Мы с Цаплей переглянулись и спрятали невольные ухмылки. Репутация Жабы дорогого стоила.

— Почти неделю в городе и удалось найти только пять человек? Не густо.

— Зря ты так, Паук. — Жаба повернулся на скамье, взял кочергу и принялся шевелить угли в камине.

Казалось, вместе с прозвищем ему досталась и холодная жабья кровь. Огонь ожил в очаге, ярко зардел, дохнул жаром. На плоском бородавчатом лице матерого разбойника появилось блаженное выражение.

— В Наоле сегодня трудно нанять даже придурка, не разбирающегося, с какой стороны браться за шпагу, не говоря уже о профессиональных солдатах. Город накануне войны, сами понимаете. Комендантского часа пока нет, но за разбой и дуэли уже вешают. Пойманных воров казнят без суда, на месте. Так что пять человек за пять дней — это много.

— Может быть, даже слишком много, учитывая, что возглавлять налет будут три Тотема, — едко вставил Цапля. — каждый из нас стоит десяти. Или каждый из нас… с Жабой?

— Может быть, — легко согласился я. — Но не только. Возможно, мы обойдемся малыми силами потому, что мне посчастливилось разыграть хорошую карту.

На лицах братьев отразился живой интерес. Жаба даже отложил кочергу, а Цапля отставил кружку с вином.

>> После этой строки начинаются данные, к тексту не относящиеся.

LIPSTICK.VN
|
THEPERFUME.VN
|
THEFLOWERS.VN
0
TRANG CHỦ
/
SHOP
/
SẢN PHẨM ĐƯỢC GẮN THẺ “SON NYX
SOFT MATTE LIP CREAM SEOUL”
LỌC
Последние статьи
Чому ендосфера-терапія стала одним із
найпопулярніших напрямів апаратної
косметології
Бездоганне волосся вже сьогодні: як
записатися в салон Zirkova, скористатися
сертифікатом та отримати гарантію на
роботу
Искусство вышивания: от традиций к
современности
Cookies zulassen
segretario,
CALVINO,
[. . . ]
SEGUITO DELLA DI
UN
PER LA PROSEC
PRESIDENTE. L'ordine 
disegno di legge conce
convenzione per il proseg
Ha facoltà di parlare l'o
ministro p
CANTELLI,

— У меня есть для вас известие, которое не может не радовать. Сегодня будет уже два дня, как я состою на службе у графа Генри Тассела. Вот заверенные его рукой дорожные бумаги. — Я выложил их на стол.

— И что из этого? — нетерпеливо спросил Цапля.

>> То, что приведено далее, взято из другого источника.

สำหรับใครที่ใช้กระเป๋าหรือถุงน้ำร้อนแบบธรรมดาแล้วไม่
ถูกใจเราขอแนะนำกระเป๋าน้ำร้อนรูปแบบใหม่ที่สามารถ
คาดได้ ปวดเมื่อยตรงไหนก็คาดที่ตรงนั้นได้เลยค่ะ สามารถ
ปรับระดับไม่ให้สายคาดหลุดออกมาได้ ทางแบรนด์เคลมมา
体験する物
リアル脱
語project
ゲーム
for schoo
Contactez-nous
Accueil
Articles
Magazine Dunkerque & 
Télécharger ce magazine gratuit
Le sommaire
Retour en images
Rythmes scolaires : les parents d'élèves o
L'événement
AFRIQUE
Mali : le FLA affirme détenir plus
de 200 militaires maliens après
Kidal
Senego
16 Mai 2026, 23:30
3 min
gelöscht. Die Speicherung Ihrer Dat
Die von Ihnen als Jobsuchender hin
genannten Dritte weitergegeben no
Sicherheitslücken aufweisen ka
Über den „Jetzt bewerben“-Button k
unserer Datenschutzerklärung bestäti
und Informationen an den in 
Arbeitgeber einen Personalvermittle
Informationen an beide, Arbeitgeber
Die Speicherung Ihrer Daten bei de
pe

— А то, что граф Тассел — кузен и гость баронессы Хантер. Мы сегодня остановились в ее доме.

Цапля недоверчиво взял бумаги и начал изучать вензеля и печати.

Жаба молча улыбнулся.

Это была улыбка вампира, склонившегося над жертвой.

Глава 12 ХАНТЕРЫ

Генри

Из окна комнаты виден парк с аккуратно подстриженными деревьями. Утреннее солнце лежит на листьях кипарисов и акаций, сверкает на посыпанных коричневым песком дорожках. Алебастровая статуя козлоногого мальчика уставила меловые глаза в небо. За фигурной решеткой, ограждающей парк, раздаются голоса, но слов не разобрать. Тихо. Еще не жарко, но уже парит. Створки окна растворены, легкий ветерок раздувает белые занавеси, как паруса пиратской фелюги…

Я отвернулся от окна. На столе передо мной — хрустальный графин с вином. Рядом с графином — два бокала тиврельского стекла и серебряный колокольчик.

Я вынул пистолет из-за пояса и положил на столешницу. На отполированном дереве — длинная уродливая царапина.

Сел на стул и закрыл глаза.

Ветерок приятно холодил вспотевшую спину.

…Как просто решить все одним выстрелом! Взять пистолет, ощутить его тяжесть и прохладу рукояти. Потом взвести курок. Подойти к окну, чувствуя, как пистолет оттягивает руку. И как она дрожит.

Внутри меня — поле после извержения. С черными глыбами остывающей лавы — перепаханное, изрытое, с оранжевыми трещинами, откуда поднимается раскаленный воздух — и перед глазами все изгибается, плывет; меняет очертания, словно я смотрю сквозь пляшущий огонь. Я слышу гул запертого колючего пламени. Земля под ногами вздрагивает. Будто обожженный до красноты великан уперся выей своей в каменный свод — и вот-вот проломит. Я поднимаю голову. Вдали чернеют жерла вулканов. Над полем — марево, и марево это пахнет горелым порохом и кровью… Словно я уже спустил курок.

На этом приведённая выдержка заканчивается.